- [EXERCISE REQUIREMENTS]
Return an exact copy of the entries, skipping any picture you find.

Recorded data

BEGIN

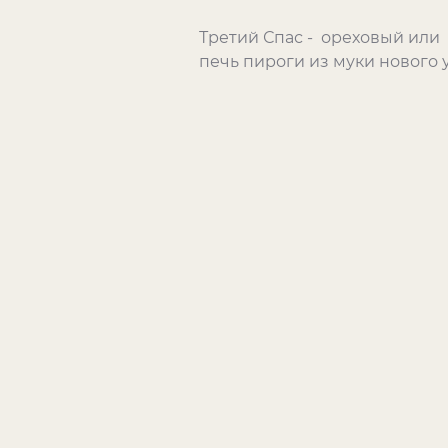
Третий Спас - ореховый или 
печь пироги из муки нового 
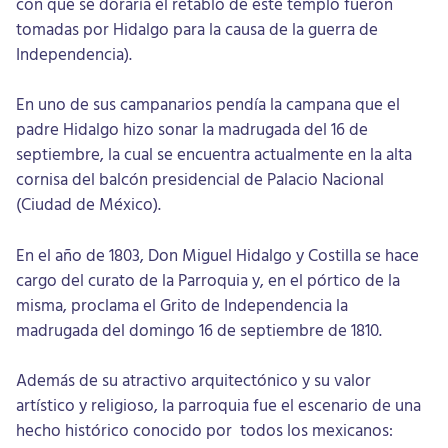
con que se doraría el retablo de este templo fueron
tomadas por Hidalgo para la causa de la guerra de
Independencia).
En uno de sus campanarios pendía la campana que el
padre Hidalgo hizo sonar la madrugada del 16 de
septiembre, la cual se encuentra actualmente en la alta
cornisa del balcón presidencial de Palacio Nacional
(Ciudad de México).
En el año de 1803, Don Miguel Hidalgo y Costilla se hace
cargo del curato de la Parroquia y, en el pórtico de la
misma, proclama el Grito de Independencia la
madrugada del domingo 16 de septiembre de 1810.
Además de su atractivo arquitectónico y su valor
artístico y religioso, la parroquia fue el escenario de una
hecho histórico conocido por todos los mexicanos:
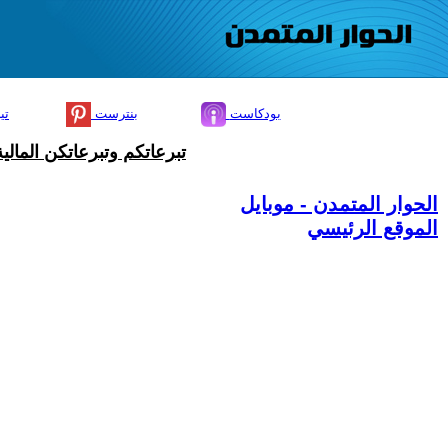
بودكاست
بنترست
تي
تبرعاتكم وتبرعاتكن المال
الحوار المتمدن - موبايل
الموقع الرئيسي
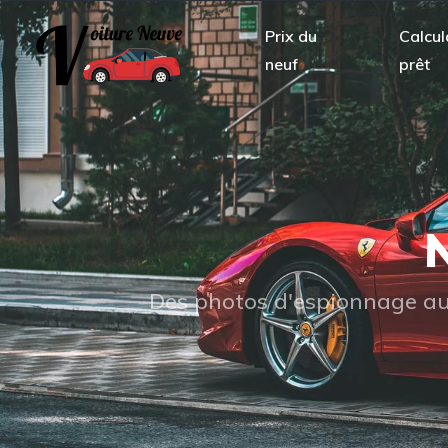
Prix du
Calcul
neuf
prêt
N
Des photos d'espionnage aux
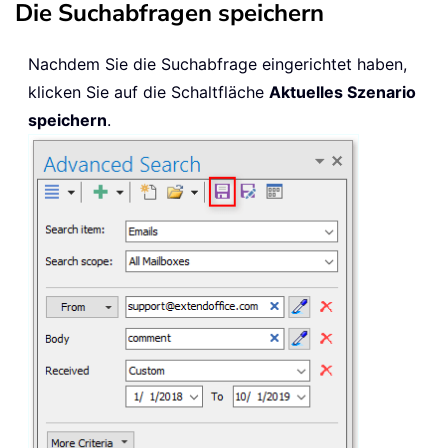
Die Suchabfragen speichern
Nachdem Sie die Suchabfrage eingerichtet haben,
klicken Sie auf die Schaltfläche
Aktuelles Szenario
speichern
.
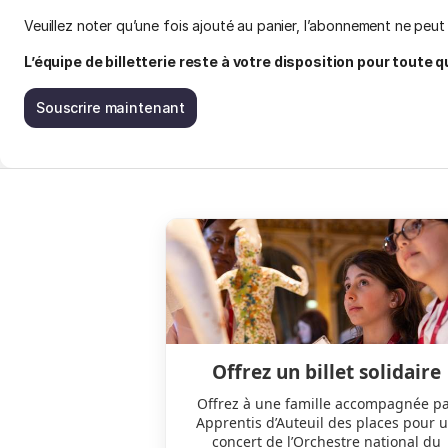
Veuillez noter qu’une fois ajouté au panier, l’abonnement ne peut 
L’équipe de billetterie reste à votre disposition pour toute 
Souscrire maintenant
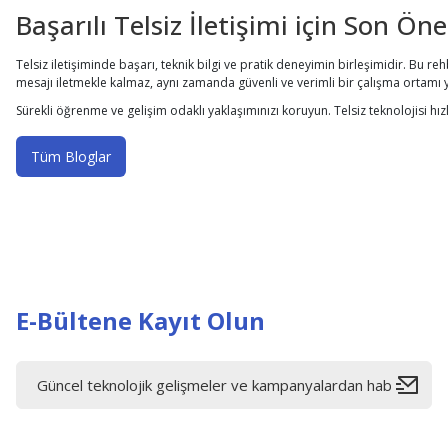
Başarılı Telsiz İletişimi için Son Öne
Telsiz iletişiminde başarı, teknik bilgi ve pratik deneyimin birleşimidir. Bu re
mesajı iletmekle kalmaz, aynı zamanda güvenli ve verimli bir çalışma ortamı y
Sürekli öğrenme ve gelişim odaklı yaklaşımınızı koruyun. Telsiz teknolojisi h
Tüm Bloglar
E-Bültene Kayıt Olun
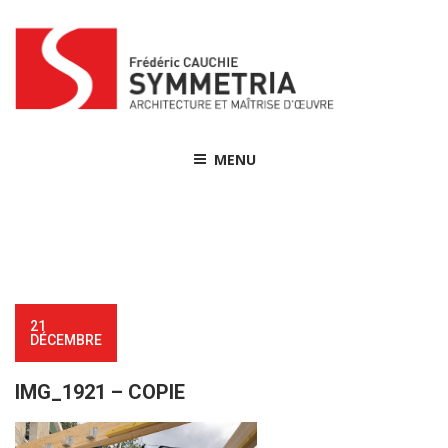
Skip
to
content
MENU
21
DÉCEMBRE
IMG_1921 – COPIE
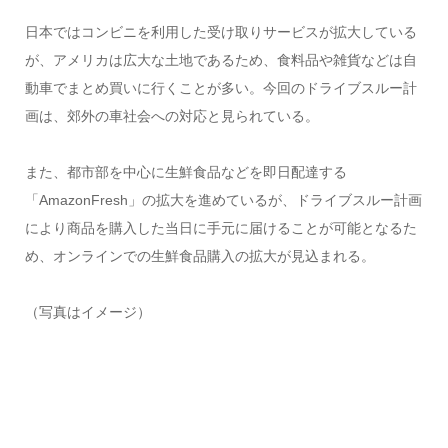
日本ではコンビニを利用した受け取りサービスが拡大している
が、アメリカは広大な土地であるため、食料品や雑貨などは自
動車でまとめ買いに行くことが多い。今回のドライブスルー計
画は、郊外の車社会への対応と見られている。
また、都市部を中心に生鮮食品などを即日配達する
「AmazonFresh」の拡大を進めているが、ドライブスルー計画
により商品を購入した当日に手元に届けることが可能となるた
め、オンラインでの生鮮食品購入の拡大が見込まれる。
（写真はイメージ）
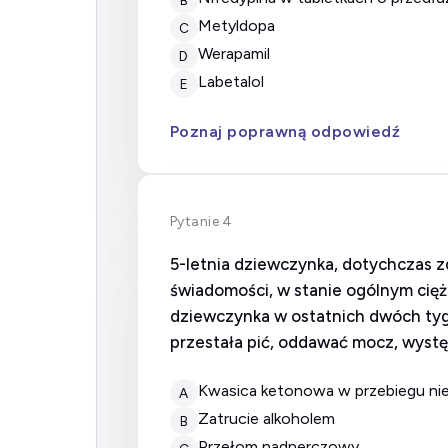
metyldopa
C
werapamil
D
labetalol
E
Poznaj poprawną odpowiedź
Pytanie 4
5-letnia dziewczynka, dotychczas z
świadomości, w stanie ogólnym cię
dziewczynka w ostatnich dwóch tygo
przestała pić, oddawać mocz, wyst
kwasica ketonowa w przebiegu n
A
zatrucie alkoholem
B
przełom nadnerczowy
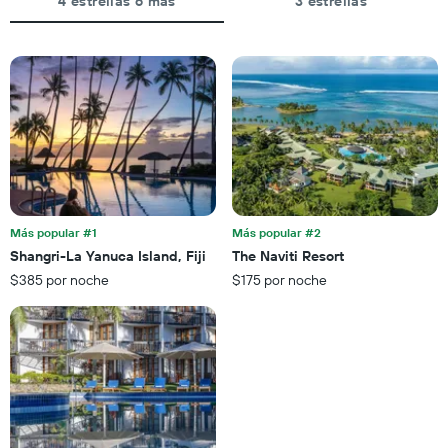
4 estrellas o más
3 estrellas
Más popular #1
Más popular #2
Shangri-La Yanuca Island, Fiji
The Naviti Resort
$385 por noche
$175 por noche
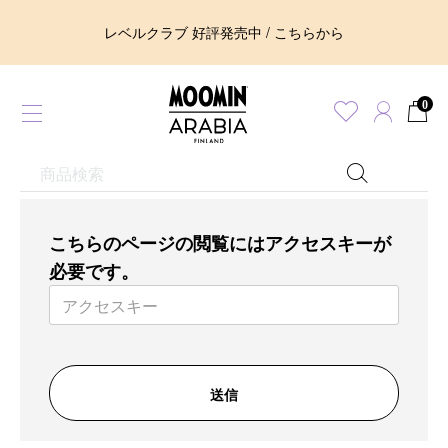
レベルクラブ 好評発売中 / こちらから
0
こちらのページの閲覧にはアクセスキーが
必要です。
送信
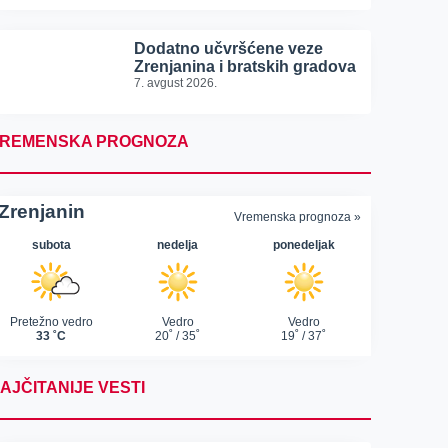
Dodatno učvršćene veze
Zrenjanina i bratskih gradova
7. avgust 2026.
REMENSKA PROGNOZA
AJČITANIJE VESTI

END

- [ANSWER TO THE EXERCISE]
Третий Спас - ореховый или 
печь пироги из муки нового 
con que se doraría el retablo de este templo fueron
tomadas por Hidalgo para la causa de la guerra de
Independencia).
En uno de sus campanarios pendía la campana que el
padre Hidalgo hizo sonar la madrugada del 16 de
septiembre, la cual se encuentra actualmente en la alta
cornisa del balcón presidencial de Palacio Nacional
(Ciudad de México).
En el año de 1803, Don Miguel Hidalgo y Costilla se hace
cargo del curato de la Parroquia y, en el pórtico de la
misma, proclama el Grito de Independencia la
madrugada del domingo 16 de septiembre de 1810.
Además de su atractivo arquitectónico y su valor
artístico y religioso, la parroquia fue el escenario de una
hecho histórico conocido por todos los mexicanos:
بودكاست
بنترست
تي
تبرعاتكم وتبرعاتكن المال
الحوار المتمدن - موبايل
الموقع الرئيسي
Prix du
Calcul
neuf
prêt
N
Des photos d'espionnage aux
Die Suchabfragen speichern
Nachdem Sie die Suchabfrage eingerichtet haben,
klicken Sie auf die Schaltfläche
Aktuelles Szenario
speichern
.
Veuillez noter qu’une fois ajouté au panier, l’abonnement ne peut 
L’équipe de billetterie reste à votre disposition pour toute 
Souscrire maintenant
Başarılı Telsiz İletişimi için Son Öne
Telsiz iletişiminde başarı, teknik bilgi ve pratik deneyimin birleşimidir. Bu re
mesajı iletmekle kalmaz, aynı zamanda güvenli ve verimli bir çalışma ortamı y
Sürekli öğrenme ve gelişim odaklı yaklaşımınızı koruyun. Telsiz teknolojisi h
Tüm Bloglar
E-Bültene Kayıt Olun
Skip
to
content
MENU
21
DÉCEMBRE
IMG_1921 – COPIE
日本ではコンビニを利用した受け取りサービスが拡大している
が、アメリカは広大な土地であるため、食料品や雑貨などは自
動車でまとめ買いに行くことが多い。今回のドライブスルー計
画は、郊外の車社会への対応と見られている。
また、都市部を中心に生鮮食品などを即日配達する
「AmazonFresh」の拡大を進めているが、ドライブスルー計画
により商品を購入した当日に手元に届けることが可能となるた
め、オンラインでの生鮮食品購入の拡大が見込まれる。
（写真はイメージ）
metyldopa
C
werapamil
D
labetalol
E
Poznaj poprawną odpowiedź
Pytanie 4
5-letnia dziewczynka, dotychczas z
świadomości, w stanie ogólnym cię
dziewczynka w ostatnich dwóch tygo
przestała pić, oddawać mocz, wyst
kwasica ketonowa w przebiegu n
A
zatrucie alkoholem
B
przełom nadnerczowy
4 estrellas o más
3 estrellas
Más popular #1
Más popular #2
Shangri-La Yanuca Island, Fiji
The Naviti Resort
$385 por noche
$175 por noche
レベルクラブ 好評発売中 / こちらから
0
こちらのページの閲覧にはアクセスキーが
必要です。
送信
Dodatno učvršćene veze
Zrenjanina i bratskih gradova
7. avgust 2026.
REMENSKA PROGNOZA
AJČITANIJE VESTI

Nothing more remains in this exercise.